緊急時訪問看護加算の管理体制は以下のとおりです。
【緊急時訪問看護加算の管理体制】
・各看護師のシフト・休憩・休日を適切に管理することで
・情報共有システムの導入で利用者の情報を即時に把握できる
・緊急対応時のマニュアルを整備し、看護師個人の負担を軽減すること
・看護師のメンタルヘルスの適切なサポート体制を敷くこと
看護師の勤務体制やメンタルケアを管理しておく必要があります。
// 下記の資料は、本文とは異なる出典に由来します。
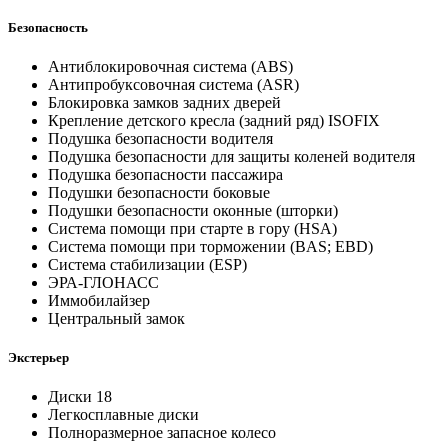
Безопасность
Антиблокировочная система (ABS)
Антипробуксовочная система (ASR)
Блокировка замков задних дверей
Крепление детского кресла (задний ряд) ISOFIX
Подушка безопасности водителя
Подушка безопасности для защиты коленей водителя
Подушка безопасности пассажира
Подушки безопасности боковые
Подушки безопасности оконные (шторки)
Система помощи при старте в гору (HSA)
Система помощи при торможении (BAS; EBD)
Система стабилизации (ESP)
ЭРА-ГЛОНАСС
Иммобилайзер
Центральный замок
Экстерьер
Диски 18
Легкосплавные диски
Полноразмерное запасное колесо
また以下の条件を満たす場合、看護師以外の職員も24時間体制での連絡相談を受けることが可能です。
ア)対応マニュアルの整備
イ)保健師・看護師との連絡体制との構築
ウ)保健師・看護師による記録
エ)管理者による勤務状況の管理
オ)ア〜エについて利用者とその家族との合意
カ)都道府県知事への届出
緊急時訪問看護加算を取得したい場合は、マニュアルや記録などを見直しましょう。
口腔連携強化加算の新設
口腔連携強化加算が新設されました。 事業所職員から歯科医療機関やケアマネージャーに利用者の口腔状況を連携する場合、1ヵ月に1回に限り50単位が加算されます。
ターミナルケア加算の単位数アップ
訪問看護のターミナルケアを強化する観点から、加算の単位数がアップされています。 死亡月におけるターミナル加算は現行では2,000単位ですが、2,500単位に増額されます。
BCP(業務継続計画)未実施減算
令和6年以降は努力義務で未実施の場合は基準違反でしたが、令和7年以降では未実施だと1%減算されます。
高齢者虐待防止措置未実施減算
令和6年3月以前までは高齢者虐待防止措置の対応は努力義務でしたが、令和6年4月以降は未実施の場合、1%減算されます。減算対象にならないためには、以下の要件を満たす必要があります。
- 対策検討委員会の定期開催と職員への周知徹底
- 虐待防止指針の整備
- 虐待防止研修の定期実施
- 虐待防止担当者配置
虐待に関する研修や担当者を配置する必要があります。
身体的拘束等の適正化の推進
訪問看護は利用者の生活空間でのサービス提供であることから、身体的拘束の状況が想定されていませんでした。 しかし在宅でも身体拘束をおこなう可能性が生じるとの観点から、今回の報酬改定で身体拘束が認められる場合の要件が明文化されています。
具体的な要件は以下のとおりです。
- 利用者又は利用者等の生命又は身体を保護するため緊急かつやむを得ない場合に限る
- 身体的拘束等を行う場合には理由と実施状況を記録する
運営基準に明記されるのみで、報酬減算の対象にはなりません。
テレワークの推進
個人情報を適切に管理できることを前提としていれば、テレワークの推進が明文化されます。 これにより、管理者に選任する看護師のテレワーク業務が実現できる可能性があります。
過疎地域への対応
離島や中山間地域においては、以下の3つの加算が算定されます。
【離島や中山間地域に適用される加算】
・特別地域加算
・中山間地域等の小規模事業所加算
・中山間地域に居住する者へのサービス提供加算
これらの加算は、サービス提供が困難な地域に対して算定される加算制度です。 今までは離島や中山間地域が対象でしたが、今回の改定で「過疎地域の持続的発展の支援に関する特別措置法」で規定する過疎地域も含まれることが明文化されます。
2024年の訪問看護における報酬改定では新設や変更点が多い
2024年の訪問看護における報酬改定では、看護師の勤務体系や業務負担を軽減する内容となっています。 なぜなら、訪問看護事業所は介護事業所のなかで有効求人倍率が最も高く人手不足が続いているからです。
訪問看護師の働き方の見直しに力を入れている事業所には率先して加算して離職を防ぐ背景がみられる改定内容です。 ただし理学療法士や作業療法士などのリハビリ職の訪問回数が多い事業所では、減算対象となる要件も新設されます。 リハビリ職で構成されている訪問看護事業所では、チームの見直しが生じるでしょう。